Cancer prevention, treatment, and cure

Each year, approximately 2.7 million people across the EU are diagnosed with cancer, with approximately 1.3 million deaths. A variety of factors, including genetic, lifestyle, and social elements, influence disease development, and the overall prevalence of cancer is expected to increase in the coming decades. Without action to prevent the disease, the number of newly diagnosed people is expected to increase to over 3.2 million by 2040.

The EU’s Innovation Mission on Cancer focuses on “improving the lives of more than 3 million people by 2030” through cancer prevention and cure, while helping “those affected by cancer including their families to live longer and better”. It aims to:

Increase understanding of cancer
Investigate where, how, and when cancer develops, identifying who is at higher risk of developing cancer and which treatments are more effective for different patients.

Enhance prevention and early detection
Promote awareness of the risk factors that contribute to cancer development, increase public and scientific understanding of those risks, and boost the effectiveness of screening programmes through better access, new methods, and early predictors.

Improve diagnosis and treatment
Increase the speed and effectiveness of diagnosis and treatment by sharing best practices, developing new methods, and delivering innovations in personalised medicine and clinical trials.

Increase quality of life for patients and their families
Integrate patient needs into treatment pathways, by analysing patient perspectives, enabling patient access to data, and building understanding of the impact of childhood cancers.

There are multiple points along the prevention, diagnosis, and treatment pathway where AI-enabled interventions could help deliver better health outcomes for cancer patients. For example:

Medical imaging for detection, diagnosis, and monitoring
Analysis of images such as X-rays or MRIs is central to many cancer screening and diagnosis methods. Leveraging the ability of AI to extract and analyse a large number of features from an image, a variety of AI tools have been developed to help increase the speed of diagnosis and help human clinicians determine the presence or absence of disease. Areas of application include analysis of lung radiography,  CT scans,  brain MRI scans,  and mammograms,  amongst others.

Precision oncology for diagnosis and treatment
Precision analysis of individual tumour cells can increase the effectiveness of cancer treatment, through targeted administration of oncology drugs (or other treatments) based on the genetic characteristics of a patient’s tumour. AI can enhance this single-cell analysis, helping to profile the genetics of cancer cells and to identify mutational signatures that help tailor treatment plans.  By analysing how the proteins in cancer cells interact with each other and with different drugs, AI can help predict which cancer drugs are more likely to be effective for individual patients, helping tackle treatment resistance.

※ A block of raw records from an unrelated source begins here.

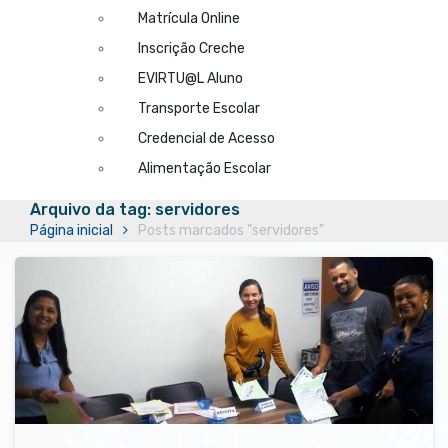
Matrícula Online
Inscrição Creche
EVIRTU@L Aluno
Transporte Escolar
Credencial de Acesso
Alimentação Escolar
Arquivo da tag: servidores
Página inicial
Posts marcados "servidores"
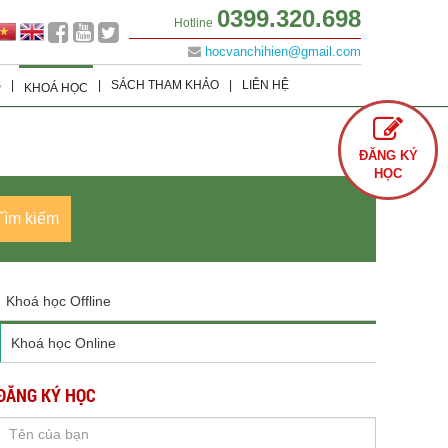
0399.320.698
Hotline
hocvanchihien@gmail.com
S
|
|
SÁCH THAM KHẢO
|
LIÊN HỆ
KHOÁ HỌC
Lớp 9
Khoá học Offline
Tình Yêu
ĐĂNG KÝ
Lớp 8
Khoá học Online
Cuộc Sống
HỌC
Lớp 7
Văn Học
Tìm kiếm
Lớp 6
Sách Ôn Thi Đại Học
Khoá học Offline
Khoá học Online
ĐĂNG KÝ HỌC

Clinical decision-support tools
By integrating different data types and extracting insights that might not be visible to human decision-makers, AI can contribute to new decision-support tools that help clinicians interrogate patient data and identify appropriate interventions, for example combining data from diagnostics with information captured in clinical reports. The natural language interfaces offered by Large Language Models offer a new route to increasing the usability of such tools. AI can also aid the development of robotics technologies used to support surgical interventions.

Cancer research
Underpinning many of these applications is the use of AI in cancer research, advancing understandings of cancer development and progression through analysis of genetic, environmental, lifestyle, and other types of data, and building risk profiles that interrogate the probability of different patients developing different diseases.